Task inputs:
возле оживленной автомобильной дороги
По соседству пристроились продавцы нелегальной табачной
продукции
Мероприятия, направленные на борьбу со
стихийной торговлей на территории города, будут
...
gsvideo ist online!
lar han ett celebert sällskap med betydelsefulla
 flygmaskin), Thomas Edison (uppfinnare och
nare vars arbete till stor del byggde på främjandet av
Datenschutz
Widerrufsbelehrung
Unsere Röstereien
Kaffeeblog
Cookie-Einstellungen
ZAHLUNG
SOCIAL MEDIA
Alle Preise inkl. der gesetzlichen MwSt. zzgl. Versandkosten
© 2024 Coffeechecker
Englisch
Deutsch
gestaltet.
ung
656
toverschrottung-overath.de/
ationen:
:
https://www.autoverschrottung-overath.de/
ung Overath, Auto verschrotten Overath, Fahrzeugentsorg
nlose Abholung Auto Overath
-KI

Exercise prompt:
From the line that has "возле оживленной автомобильной дороги" through the line that has "стихийной торговлей на", copy every line exactly as it appears above, and leave out all others.

Written solution:
возле оживленной автомобильной дороги
По соседству пристроились продавцы нелегальной табачной
продукции
Мероприятия, направленные на борьбу со
стихийной торговлей на территории города, будут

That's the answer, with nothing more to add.